Saturday, March 29, 2014

Week 11: Sorting

I fell ill this week, so unfortunately, I missed the Wednesday and Friday lecture. But the good news is, this week's suggested reading is incredible. (Thanks, Dan! Good choice!)

There are detailed diagrams with well elaborated explanations. There's code right under the diagram that lets you run it on the webpage itself. MC questions to make sure you understand the concept. What more to ask for?

As a minor detail, I noticed the selection sort in our course finds the minimum and insert it to the left instead of finding the largest and inserting it to the right.

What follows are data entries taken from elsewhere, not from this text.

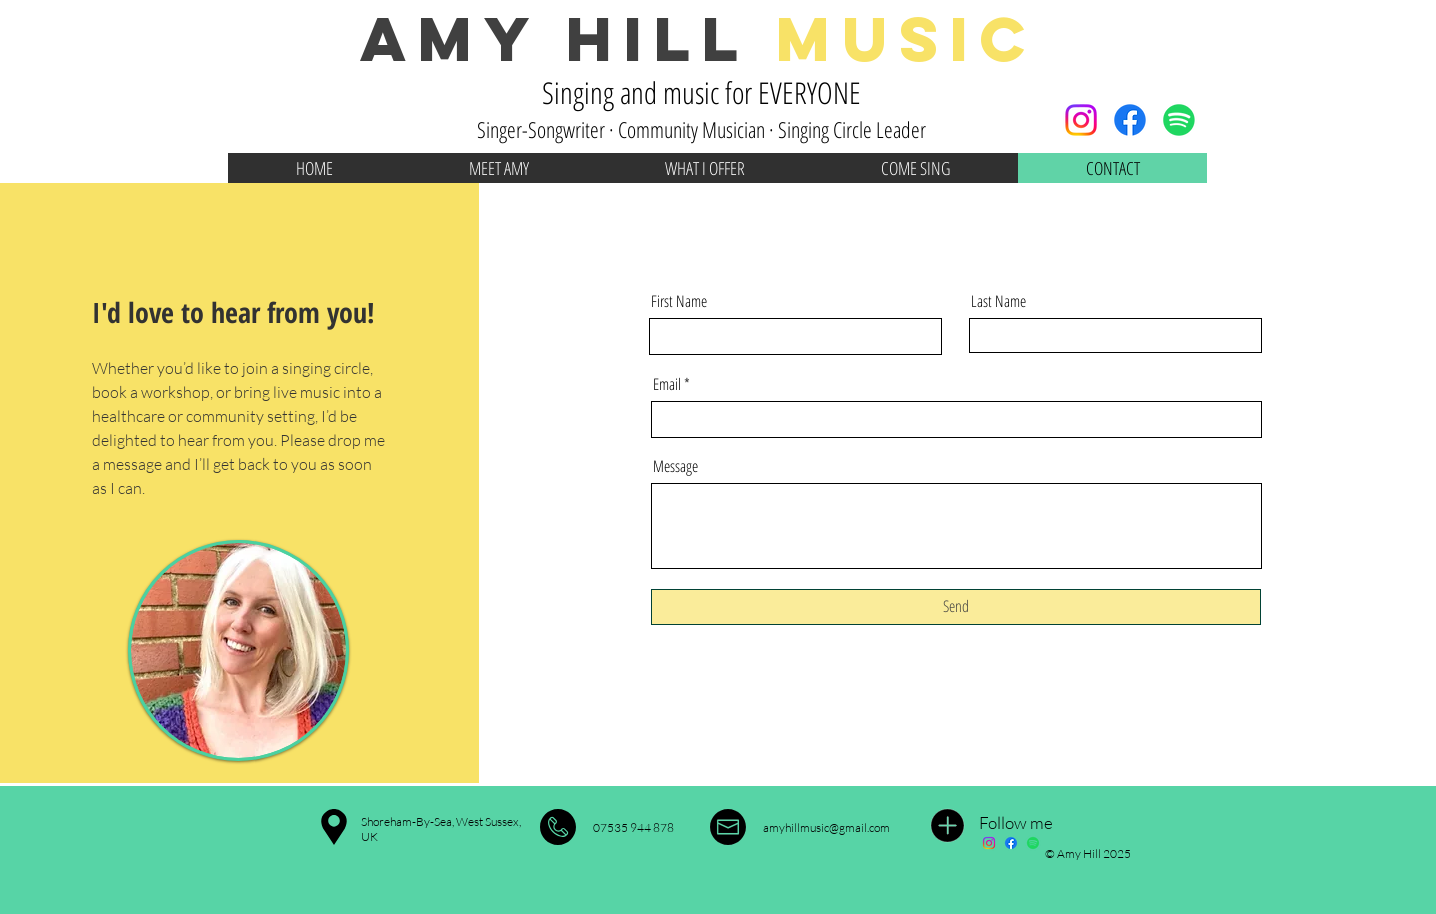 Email (667, 384)
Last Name (998, 301)
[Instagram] (1081, 120)
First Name (679, 301)
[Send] (956, 607)
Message (675, 466)
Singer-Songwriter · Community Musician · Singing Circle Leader (701, 129)
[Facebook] (1130, 120)
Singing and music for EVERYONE (701, 92)
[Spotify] (1179, 120)
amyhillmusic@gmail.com (826, 827) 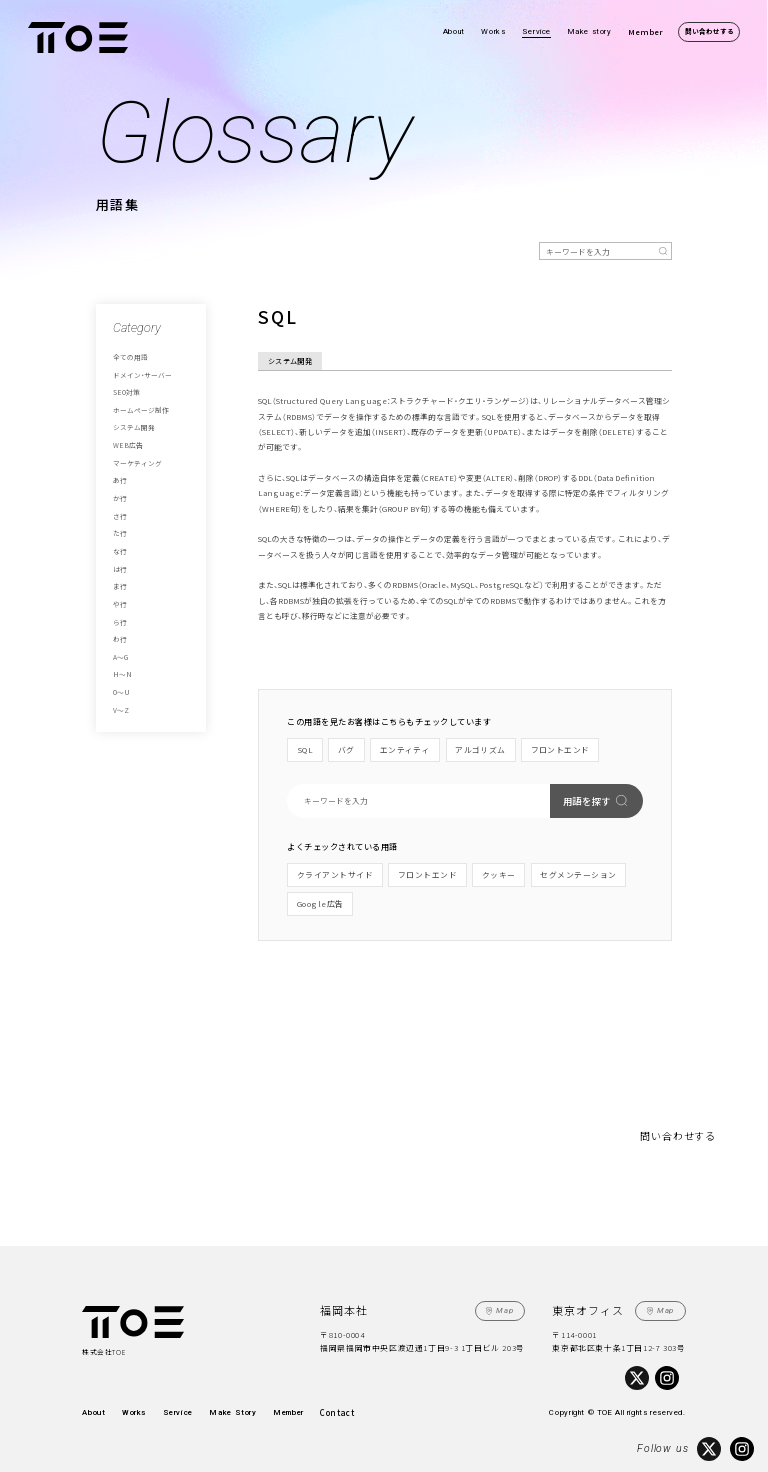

When I saw O(n lg n) in the slides, I was confused as of where did lg n come from. So I started with the recommended reading. For merge sort, I found out that log n refers to the number of times you divide the list in half, where n is the length of the list. As an example, I found this from stack overflow:
"For example, starting from, say, 128 items, you divide into groups of 64, 32, 16, 8, 4, 2, 1 items -- 7 iterations (and log2(128) = 7)." (Source: http://stackoverflow.com/questions/10425506/intuitive-explanation-for-why-quicksort-is-n-log-n)
Also, n is related to the merge operation because you compare a leftlist[i] with a rightlist[j] at a time to get the smaller one, and the actual work is done where you append the smaller one in the list.

The mechanism of quick sort was harder to grasp than merge sort for me, so I'll let my mind process it a bit more before I read it again tomorrow.